Malvolio et le principe du carnaval

L'une des grandes réussites de la pièce tient dans l'entrelacs savant entre l'intrigue principale, centrée sur les amours contrariées des protagonistes, et une intrigue secondaire de pure comédie. Celle-ci concerne les aventures amoureuses parodiques de sir Toby Belch et de sa bande de bons vivants, qui vivent en parasites dans la maison de sa nièce, la belle Olivia, celle-là même qu'Orsino aime en vain. Il faut tout l'art de Shakespeare pour assurer l'unité structurelle et thématique de ces deux niveaux : certes, quelques personnages évoluent également dans les deux sphères, tels le page Viola-Cesario et le personnage mémorable du bouffon d'Olivia, Feste, qui par ses commentaires obliques éclaire l'action. Mais l'unité est surtout d'ordre thématique et symbolique : d'Orsino à Olivia en passant par sir Toby Belch, Malvolio et son acolyte et dupe sir Andrew Aguecheek, tous les personnages incarnent par leurs excès la nécessité de la mesure et du retour à l'ordre.

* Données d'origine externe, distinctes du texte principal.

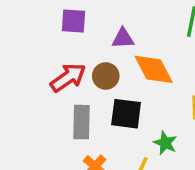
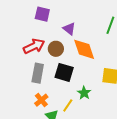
purple triangle: (123, 38) -> (69, 29), turned 32

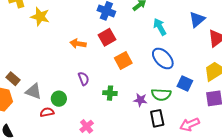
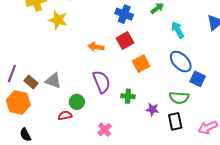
purple semicircle: (84, 79) -> (102, 82), size x1.6
blue square: (185, 84) -> (198, 79), moved
gray triangle: (34, 91) -> (53, 81), moved
purple star: (140, 100) -> (152, 109), moved

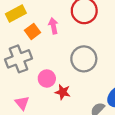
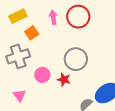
pink arrow: (53, 26) -> (53, 17), moved
red star: (63, 92) -> (64, 80), moved

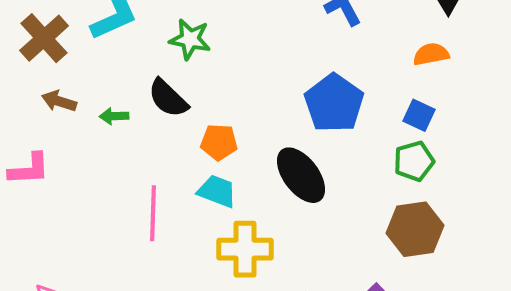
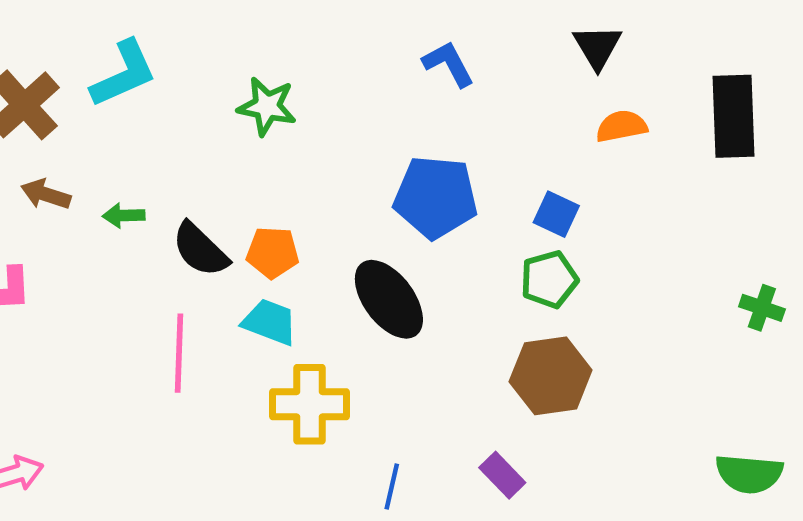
green star: (190, 39) -> (267, 106), moved
orange semicircle: (431, 54) -> (621, 126), moved
black semicircle: (168, 98) -> (200, 250), moved
blue pentagon: (334, 103) -> (436, 197), turned -30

Nul n'incarne mieux ce dérèglement passionnel que sir Toby Belch, perpétuellement prêt à faire la fête, lorsqu'il s'oppose à son ennemi intime, l'intendant puritain Malvolio, en lui faisant croire à l'amour que lui porterait sa maîtresse Olivia. Leur affrontement n'est pas sans évoquer l'opposition entre carnaval et carême. C'est l'occasion d'une scène comique d'anthologie au cours de laquelle Malvolio est amené à se travestir et à employer un langage codé pour, croit-il, plaire à Olivia – qui conclut à un accès de folie. Mais cette intrigue se solde par un épisode semi-tragique lorsque Malvolio est enfermé et torturé moralement par Feste, déguisé en faux prêtre exorciste : la farce tourne à l'aigre.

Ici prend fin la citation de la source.